The European Space Agency (ESA) wants you to play video games with flying drones so it can develop better space robots. A free app that runs on the iPhone or iPad lets owners of Parrot AR.Drone quadricopters navigate their remote-controlled robots to perform dockings on a simulation of the International Space Station. Using crowdsourcing, the ESA figures it will arrive faster at improved methods for robotic docking strategies.
The new AstroDrone app is part of a larger ESA project run by its Advanced Concepts Team. This Artificial Intelligence project aims at collecting data via crowdsourcing about how robots navigate their environments. In particular, it’s aimed at improving robots’ abilities to autonomously estimate distances to other objects, a skillset clearly needed in the complex task of docking in space.
In the AstroDrone experiment, the team’s goal is to discover whether robots can learn to accurately estimate distances merely by looking at still images. Players put an augmented-reality marker on a feature in physical reality, to indicate that this object represents the Space Station’s docking port. They then try to dock the AR.Drone on an image of the Space Station’s port as fast as possible, but also carefully and accurately. Players can win extra points for docking the drone with the correct orientation, as well as for achieving a low-speed final approach. (Watch a video of an AR.Drone being docked on a model of the Space Station at the ESA’s European Space Research and Technology Centre, below.)
Partial image data, which the team calls Speeded Up Partial Features (SURF), is identified by the team’s OpenSURF algorithm. This algorithm identifies objects with specific image sizes and their orientations. The identification of an object’s size, shape, and orientation, and the extraction of such partial data from a still image, sounds very much like sophisticated industrial machine vision software used in object recognition and defect detection.
On the player’s iPhone, SURFs are extracted from a sequence of still images using Willow Garage’s OpenCV. Players then send this data, along with information about the robot’s height, attitude angles, velocities, and other data about its state, to a central database. Also, as players log their game scores on the app’s high-score table, they can send their performance data. All of this input is anonymous: no GPS data or raw video images are sent. The only data players send is the abstracted mathematical features of images that the drone sees and uses for navigation, as well as velocity readings.
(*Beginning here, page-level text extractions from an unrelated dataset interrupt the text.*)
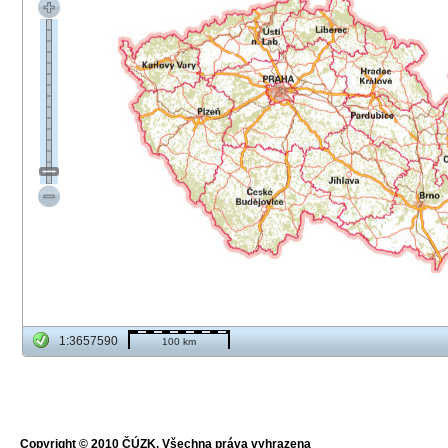
1:3657590
100 km
Copyright © 2010 ČÚZK, Všechna práva vyhrazena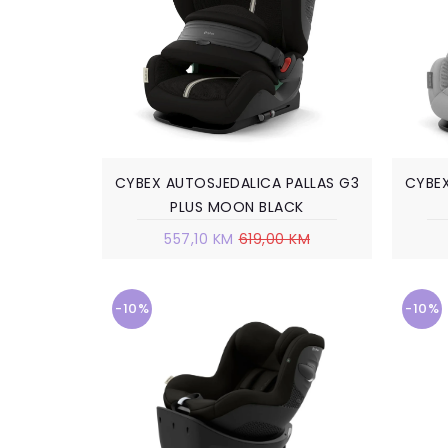
CYBEX AUTOSJEDALICA PALLAS G3
CYBEX
PLUS MOON BLACK
557,10 KM
619,00 KM
-10%
-10%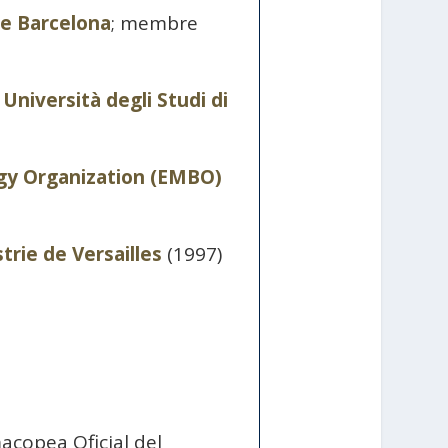
de Barcelona
; membre
a
Università degli Studi di
gy Organization (EMBO)
rie de Versailles
(1997)
acopea Oficial del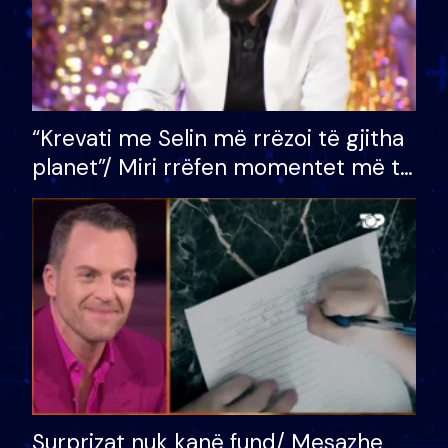
“Krevati me Selin më rrëzoi të gjitha
planet”/ Miri rrëfen momentet më të
bukura në shtëpinë e BB VIP: Do më
mungojë zilja e mëngjesit kur…
Surprizat nuk kanë fund/ Mesazhe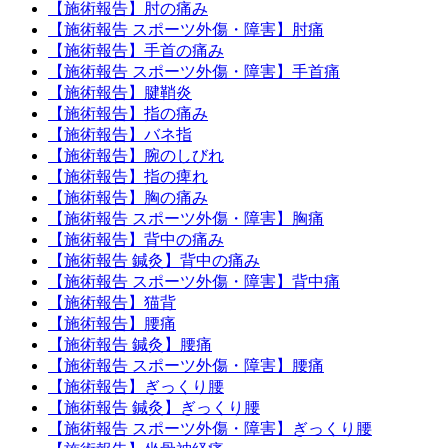
【施術報告】肘の痛み
【施術報告 スポーツ外傷・障害】肘痛
【施術報告】手首の痛み
【施術報告 スポーツ外傷・障害】手首痛
【施術報告】腱鞘炎
【施術報告】指の痛み
【施術報告】バネ指
【施術報告】腕のしびれ
【施術報告】指の痺れ
【施術報告】胸の痛み
【施術報告 スポーツ外傷・障害】胸痛
【施術報告】背中の痛み
【施術報告 鍼灸】背中の痛み
【施術報告 スポーツ外傷・障害】背中痛
【施術報告】猫背
【施術報告】腰痛
【施術報告 鍼灸】腰痛
【施術報告 スポーツ外傷・障害】腰痛
【施術報告】ぎっくり腰
【施術報告 鍼灸】ぎっくり腰
【施術報告 スポーツ外傷・障害】ぎっくり腰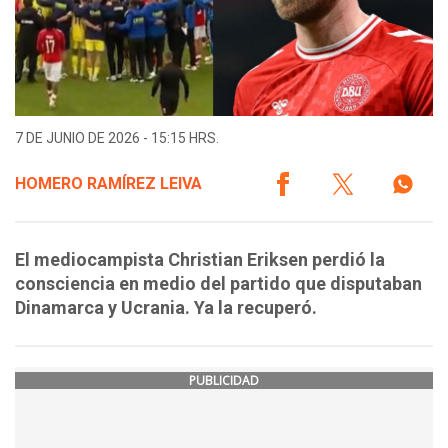
7 DE JUNIO DE 2026 - 15:15 HRS.
HOMERO RAMÍREZ LEIVA
El mediocampista Christian Eriksen perdió la
consciencia en medio del partido que disputaban
Dinamarca y Ucrania. Ya la recuperó.
PUBLICIDAD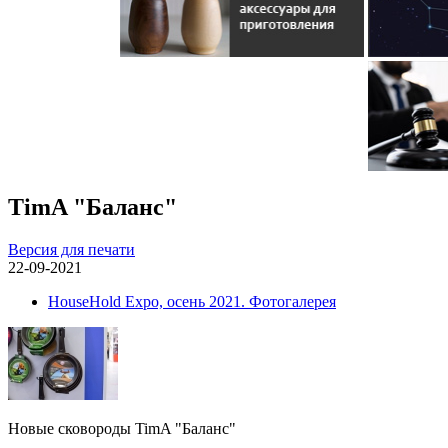
TimA "Баланс"
Версия для печати
22-09-2021
HouseHold Expo, осень 2021. Фотогалерея
Новые сковороды TimA "Баланс"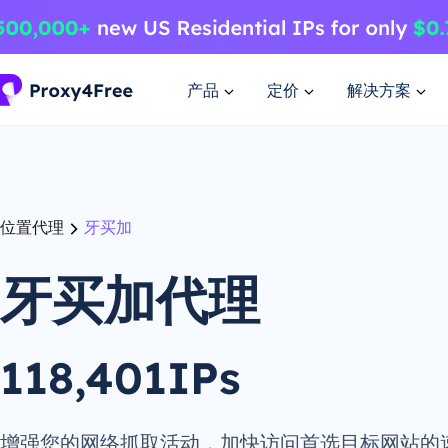
产品
定价
解决方案
位置代理
牙买加
牙买加代理
118,401IPs
增强您的网络抓取活动，加快访问首选目标网站的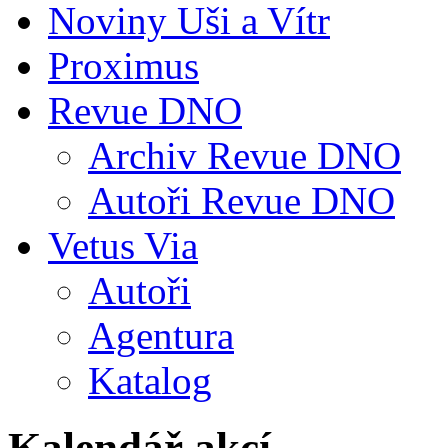
Noviny Uši a Vítr
Proximus
Revue DNO
Archiv Revue DNO
Autoři Revue DNO
Vetus Via
Autoři
Agentura
Katalog
Kalendář akcí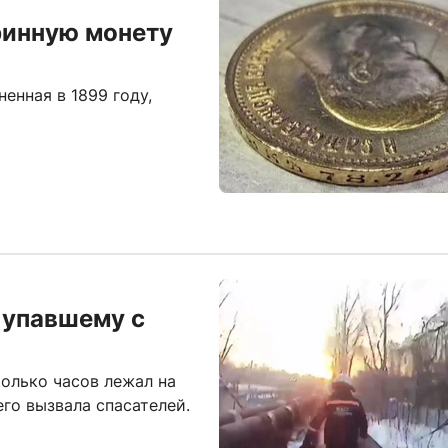
ринную монету
енная в 1899 году,
 упавшему с
олько часов лежал на
его вызвала спасателей.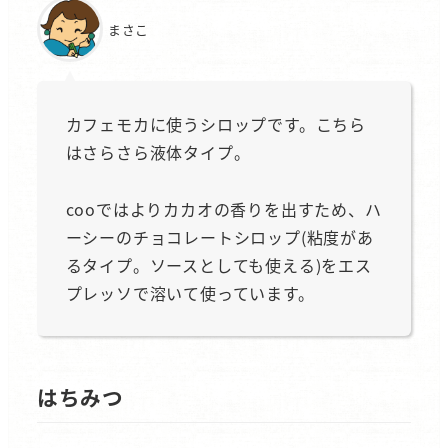
まさこ
カフェモカに使うシロップです。こちら
はさらさら液体タイプ。
cooではよりカカオの香りを出すため、ハ
ーシーのチョコレートシロップ(粘度があ
るタイプ。ソースとしても使える)をエス
プレッソで溶いて使っています。
はちみつ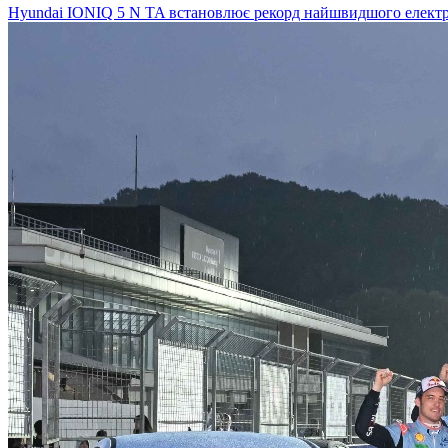
Hyundai IONIQ 5 N TA встановлює рекорд найшвидшого електро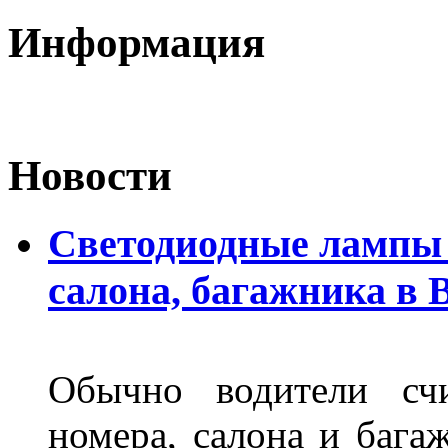
Информация
Новости
Светодиодные лампы 
салона, багажника в 
Обычно водители сч
номера, салона и бага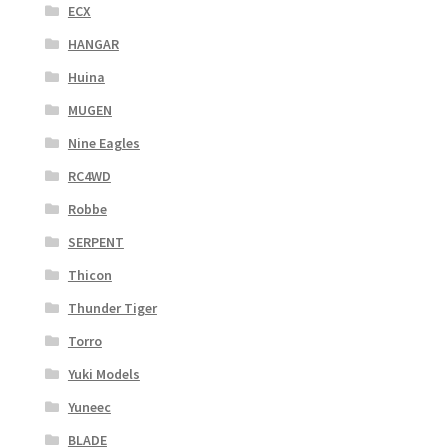
ECX
HANGAR
Huina
MUGEN
Nine Eagles
RC4WD
Robbe
SERPENT
Thicon
Thunder Tiger
Torro
Yuki Models
Yuneec
BLADE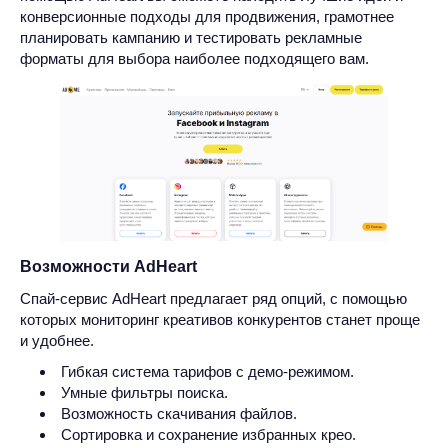
конверсионные подходы для продвижения, грамотнее
планировать кампанию и тестировать рекламные
форматы для выбора наиболее подходящего вам.
Возможности AdHeart
Спай-сервис AdHeart предлагает ряд опций, с помощью
которых мониторинг креативов конкурентов станет проще
и удобнее.
Гибкая система тарифов с демо-режимом.
Умные фильтры поиска.
Возможность скачивания файлов.
Сортировка и сохранение избранных крео.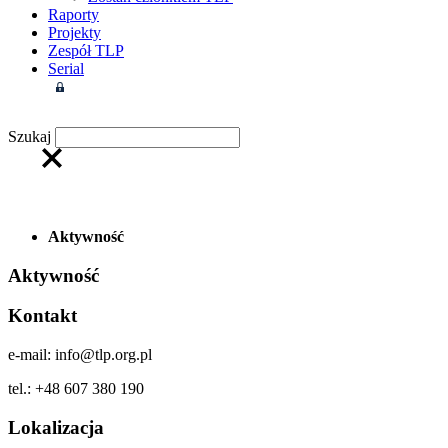
Raporty
Projekty
Zespół TLP
Serial
Strefa członkowska
Szukaj
Aktywność
Aktywność
Kontakt
e-mail: info@tlp.org.pl
tel.: +48 607 380 190
Lokalizacja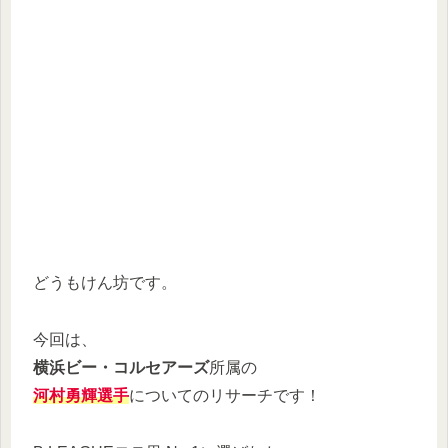
どうもけん坊です。
今回は、
横浜ビー・コルセアーズ
所属の
河村勇輝選手
についてのリサーチです！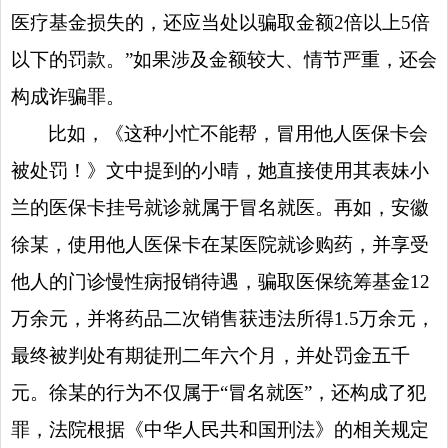
医疗基金损失的，还应当处以骗取金额2倍以上5倍
以下的罚款。”
如果涉及金额
较大、情节严重，还会
构成诈骗罪。
比如，《这种小忙不能帮，冒用他人医保卡会
被处罚！》文中提到的小晴，她直接使用其表妹小
兰的医保卡挂号就诊就属于冒名就医。再如，安徽
徐某，使用他人医保卡在某医院就诊购药，并享受
他人的门诊慢性病报销待遇，骗取医保统筹基金12
万余元，并将药品二次销售获违法所得1.5万余元，
最终被判处有期徒刑二年六个月，并处罚金五千
元。徐某的行为不仅属于“冒名就医”，还构成了犯
罪，法院根据
《中华人民共和国刑法》
的相关规定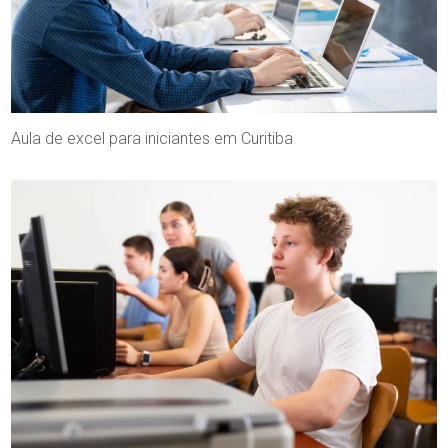
Aula de excel para iniciantes em Curitiba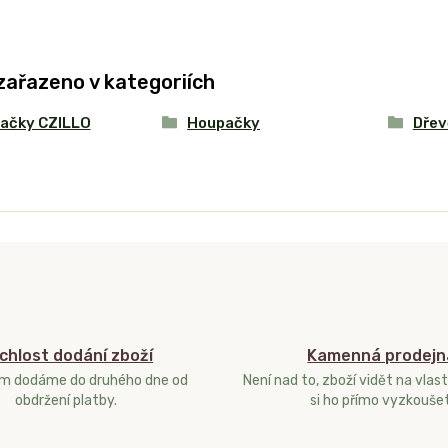
zařazeno v kategoriích
ačky CZILLO
Houpačky
Dřev
chlost dodání zboží
Kamenná prodejn
ám dodáme do druhého dne od
Není nad to, zboží vidět na vlast
obdržení platby.
si ho přímo vyzkoušet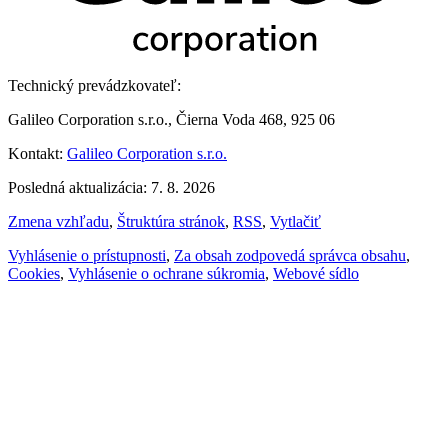
Technický prevádzkovateľ:
Galileo Corporation s.r.o., Čierna Voda 468, 925 06
Kontakt:
Galileo Corporation s.r.o.
Posledná aktualizácia: 7. 8. 2026
Zmena vzhľadu
,
Štruktúra stránok
,
RSS
,
Vytlačiť
Vyhlásenie o prístupnosti
,
Za obsah zodpovedá správca obsahu
,
Cookies
,
Vyhlásenie o ochrane súkromia
,
Webové sídlo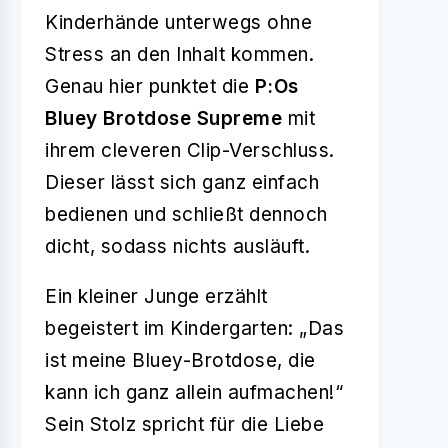
Kinderhände unterwegs ohne
Stress an den Inhalt kommen.
Genau hier punktet die
P:Os
Bluey Brotdose Supreme
mit
ihrem cleveren Clip-Verschluss.
Dieser lässt sich ganz einfach
bedienen und schließt dennoch
dicht, sodass nichts ausläuft.
Ein kleiner Junge erzählt
begeistert im Kindergarten: „Das
ist meine Bluey-Brotdose, die
kann ich ganz allein aufmachen!“
Sein Stolz spricht für die Liebe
The AR.Drone 2.0, which can be controlled by an iPad or iPhone, carries a lot of hardware to make the project possible, including two different cameras: a 30-fps HD 720p with a 92-degree wide-angle lens, and a 60 fps vertical QVGA for measuring ground speed. Its embedded 1-GHz 32-bit ARM Cortex A8 CPU has 800 MHz video DSP and runs Linux 2.6.32. Memory is 1Gbit of 200-MHz DDR-2 RAM.
Sensors include a 3-axis accelerometer, a 3-axis gyroscope, a 3-axis magnetometer, and ultrasound sensors for measuring ground altitude. With about 500,000 AR.Drone quadricopters in gamers’ hands, the ESA team hopes using high numbers of players and multiple inputs will help the researchers develop spacecraft that are autonomous and can independently, and correctly, dock and land themselves. The key to this is creating a database of SURFs for objects with standard sizes, combined with a set of corresponding distances. From this information, algorithms can be developed that accurately extract distances from images once an object and its features are identified in the database.
The team is planning more levels of the game that will guide the AR.Drone to connecting with other space objects — such as the agency’s 2014 planned rendezvous of its Rosetta probe with the 67P/Churyumov-Gerasimenko comet — as well as versions of the app for other, unspecified devices.